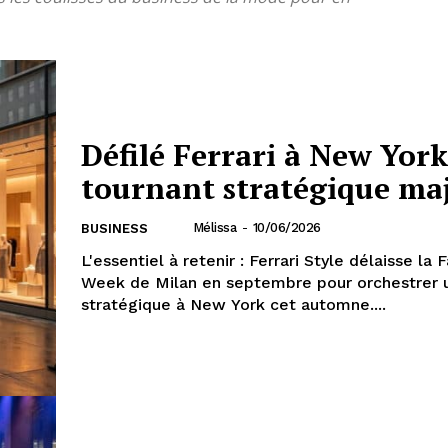
Défilé Ferrari à New York
tournant stratégique ma
Mélissa
-
10/06/2026
BUSINESS
L'essentiel à retenir : Ferrari Style délaisse la 
Week de Milan en septembre pour orchestrer u
stratégique à New York cet automne....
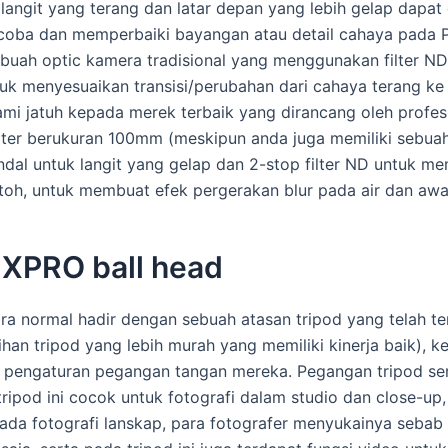
ngit yang terang dan latar depan yang lebih gelap dapat 
coba dan memperbaiki bayangan atau detail cahaya pada P
buah optic kamera tradisional yang menggunakan filter ND 
k menyesuaikan transisi/perubahan dari cahaya terang ke g
kami jatuh kepada merek terbaik yang dirancang oleh profesio
er berukuran 100mm (meskipun anda juga memiliki sebuah 
ndal untuk langit yang gelap dan 2-stop filter ND untuk
ntoh, untuk membuat efek pergerakan blur pada air dan awa
 XPRO ball head
ara normal hadir dengan sebuah atasan tripod yang telah t
ihan tripod yang lebih murah yang memiliki kinerja baik), 
n pengaturan pegangan tangan mereka. Pegangan tripod se
pod ini cocok untuk fotografi dalam studio dan close-up, s
da fotografi lanskap, para fotografer menyukainya sebab t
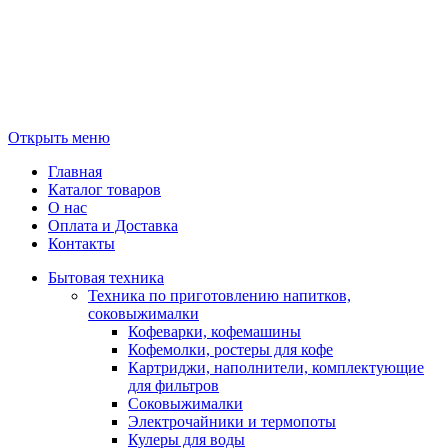
Открыть меню
Главная
Каталог товаров
О нас
Оплата и Доставка
Контакты
Бытовая техника
Техника по приготовлению напитков,
соковыжималки
Кофеварки, кофемашины
Кофемолки, ростеры для кофе
Картриджи, наполнители, комплектующие
для фильтров
Соковыжималки
Электрочайники и термопоты
Кулеры для воды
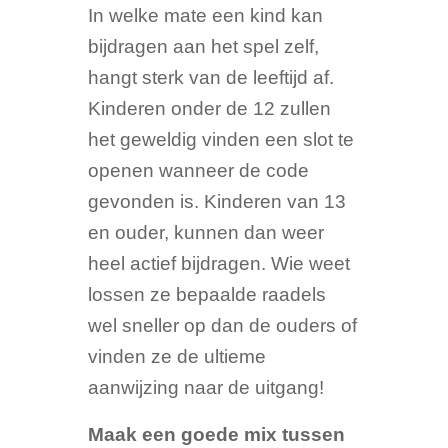
In welke mate een kind kan
bijdragen aan het spel zelf,
hangt sterk van de leeftijd af.
Kinderen onder de 12 zullen
het geweldig vinden een slot te
openen wanneer de code
gevonden is. Kinderen van 13
en ouder, kunnen dan weer
heel actief bijdragen. Wie weet
lossen ze bepaalde raadels
wel sneller op dan de ouders of
vinden ze de ultieme
aanwijzing naar de uitgang!
Maak een goede mix tussen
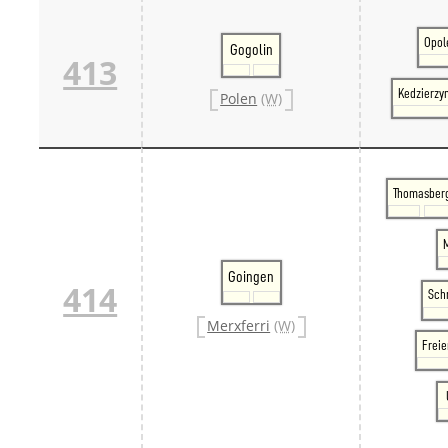
Opol
Gogolin
413
Kedzierzy
Polen
(W)
Thomasber
Goingen
414
Sch
Merxferri
(W)
Frei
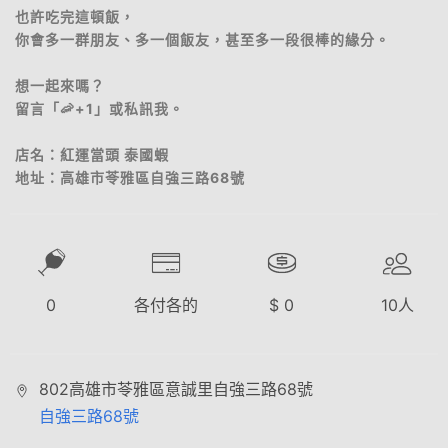
也許吃完這頓飯，
你會多一群朋友、多一個飯友，甚至多一段很棒的緣分。
想一起來嗎？
留言「🦐+1」或私訊我。
店名：紅運當頭 泰國蝦
地址：高雄市苓雅區自強三路68號
0
各付各的
$
0
10
人
802高雄市苓雅區意誠里自強三路68號
自強三路68號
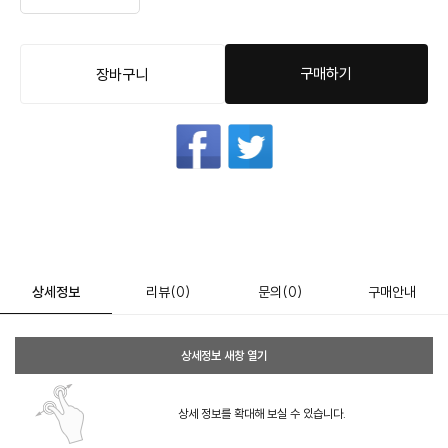
구매하기
장바구니
상세정보
리뷰
(0)
문의
(0)
구매안내
상세정보 새창 열기
상세 정보를 확대해 보실 수 있습니다.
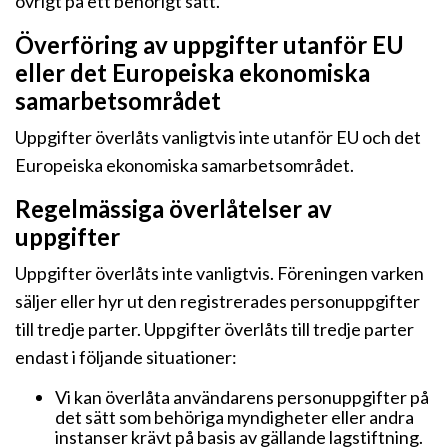
övrigt på ett behörigt sätt.
Överföring av uppgifter utanför EU
eller det Europeiska ekonomiska
samarbetsområdet
Uppgifter överlåts vanligtvis inte utanför EU och det
Europeiska ekonomiska samarbetsområdet.
Regelmässiga överlåtelser av
uppgifter
Uppgifter överlåts inte vanligtvis. Föreningen varken
säljer eller hyr ut den registrerades personuppgifter
till tredje parter. Uppgifter överlåts till tredje parter
endast i följande situationer:
Vi kan överlåta användarens personuppgifter på
det sätt som behöriga myndigheter eller andra
instanser krävt på basis av gällande lagstiftning.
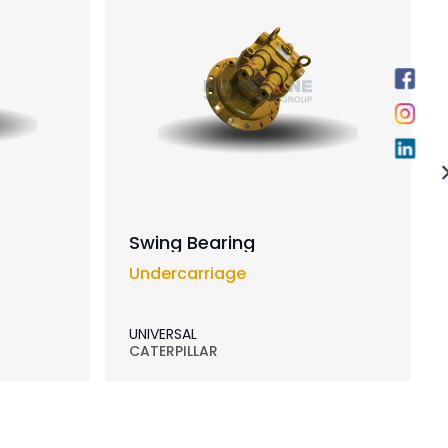
Swing Bearing
Undercarriage
UNIVERSAL
CATERPILLAR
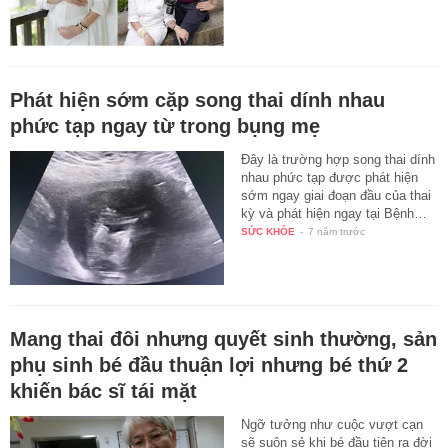
Phát hiện sớm cặp song thai dính nhau
phức tạp ngay từ trong bụng mẹ
Đây là trường hợp song thai dính
nhau phức tạp được phát hiện
sớm ngay giai đoạn đầu của thai
kỳ và phát hiện ngay tại Bệnh…
SỨC KHỎE
-
7 năm trước
Mang thai đôi nhưng quyết sinh thường, sản
phụ sinh bé đầu thuận lợi nhưng bé thứ 2
khiến bác sĩ tái mặt
Ngỡ tưởng như cuộc vượt cạn
sẽ suôn sẻ khi bé đầu tiên ra đời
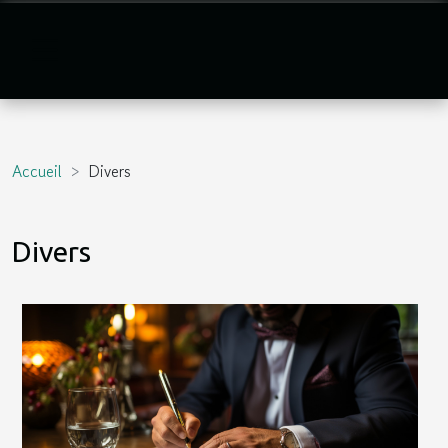
Accueil
Divers
Divers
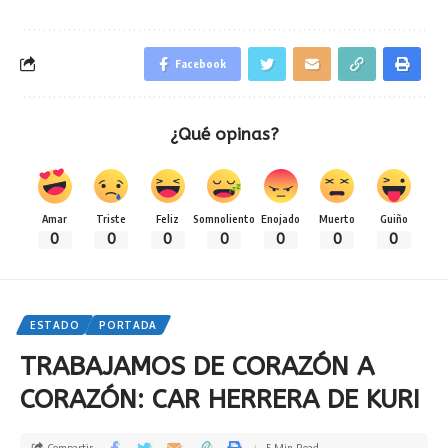
Facebook
¿Qué opinas?
Amar
Triste
Feliz
Somnoliento
Enojado
Muerto
Guiño
0
0
0
0
0
0
0
ESTADO
PORTADA
TRABAJAMOS DE CORAZÓN A
CORAZÓN: CAR HERRERA DE KURI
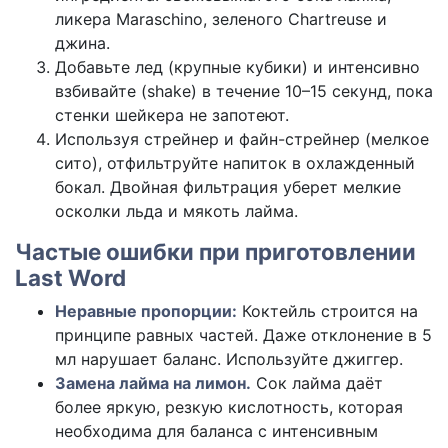
ликера Maraschino, зеленого Chartreuse и
джина.
Добавьте лед (крупные кубики) и интенсивно
взбивайте (shake) в течение 10–15 секунд, пока
стенки шейкера не запотеют.
Используя стрейнер и файн-стрейнер (мелкое
сито), отфильтруйте напиток в охлажденный
бокал. Двойная фильтрация уберет мелкие
осколки льда и мякоть лайма.
Частые ошибки при приготовлении
Last Word
Неравные пропорции:
Коктейль строится на
принципе равных частей. Даже отклонение в 5
мл нарушает баланс. Используйте джиггер.
Замена лайма на лимон.
Сок лайма даёт
более яркую, резкую кислотность, которая
необходима для баланса с интенсивным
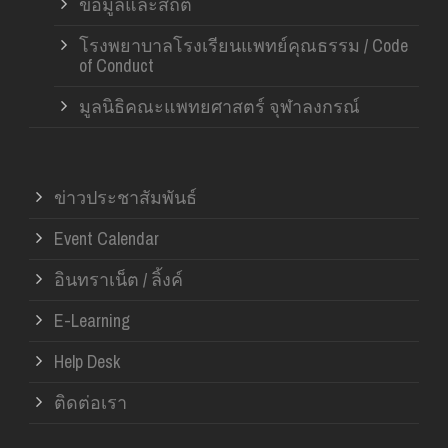
ข้อมูลและสถิติ
โรงพยาบาลโรงเรียนแพทย์คุณธรรม / Code
of Conduct
มูลนิธิคณะแพทยศาสตร์ จุฬาลงกรณ์
ข่าวประชาสัมพันธ์
Event Calendar
อินทราเน็ต / ลิ้งค์
E-Learning
Help Desk
ติดต่อเรา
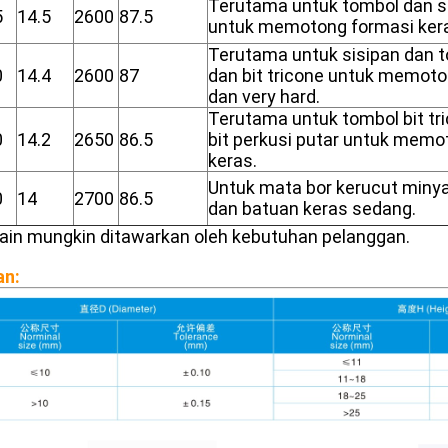
Terutama untuk tombol dan sis
5
14.5
2600
87.5
untuk memotong formasi kera
Terutama untuk sisipan dan t
0
14.4
2600
87
dan bit tricone untuk memoto
dan very hard.
Terutama untuk tombol bit tr
0
14.2
2650
86.5
bit perkusi putar untuk memo
keras.
Untuk mata bor kerucut minya
0
14
2700
86.5
dan batuan keras sedang.
 lain mungkin ditawarkan oleh kebutuhan pelanggan.
an:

● ● ● ●

ASSIGNMENT: Beginning with the line that holds "TRABAJAMOS DE CORAZÓN A", write out exactly the lines down to the end of the material above, and no others. Pictures are not part of the copy.

RESPONSE TO THIS TASK:
TRABAJAMOS DE CORAZÓN A
CORAZÓN: CAR HERRERA DE KURI
ликера Maraschino, зеленого Chartreuse и
джина.
Добавьте лед (крупные кубики) и интенсивно
взбивайте (shake) в течение 10–15 секунд, пока
стенки шейкера не запотеют.
Используя стрейнер и файн-стрейнер (мелкое
сито), отфильтруйте напиток в охлажденный
бокал. Двойная фильтрация уберет мелкие
осколки льда и мякоть лайма.
Частые ошибки при приготовлении
Last Word
Неравные пропорции:
Коктейль строится на
принципе равных частей. Даже отклонение в 5
мл нарушает баланс. Используйте джиггер.
Замена лайма на лимон.
Сок лайма даёт
более яркую, резкую кислотность, которая
необходима для баланса с интенсивным
ข้อมูลและสถิติ
โรงพยาบาลโรงเรียนแพทย์คุณธรรม / Code
of Conduct
มูลนิธิคณะแพทยศาสตร์ จุฬาลงกรณ์
ข่าวประชาสัมพันธ์
Event Calendar
อินทราเน็ต / ลิ้งค์
E-Learning
Help Desk
ติดต่อเรา
Terutama untuk tombol dan sis
5
14.5
2600
87.5
untuk memotong formasi kera
Terutama untuk sisipan dan t
0
14.4
2600
87
dan bit tricone untuk memoto
dan very hard.
Terutama untuk tombol bit tr
0
14.2
2650
86.5
bit perkusi putar untuk memo
keras.
Untuk mata bor kerucut minya
0
14
2700
86.5
dan batuan keras sedang.
 lain mungkin ditawarkan oleh kebutuhan pelanggan.
an:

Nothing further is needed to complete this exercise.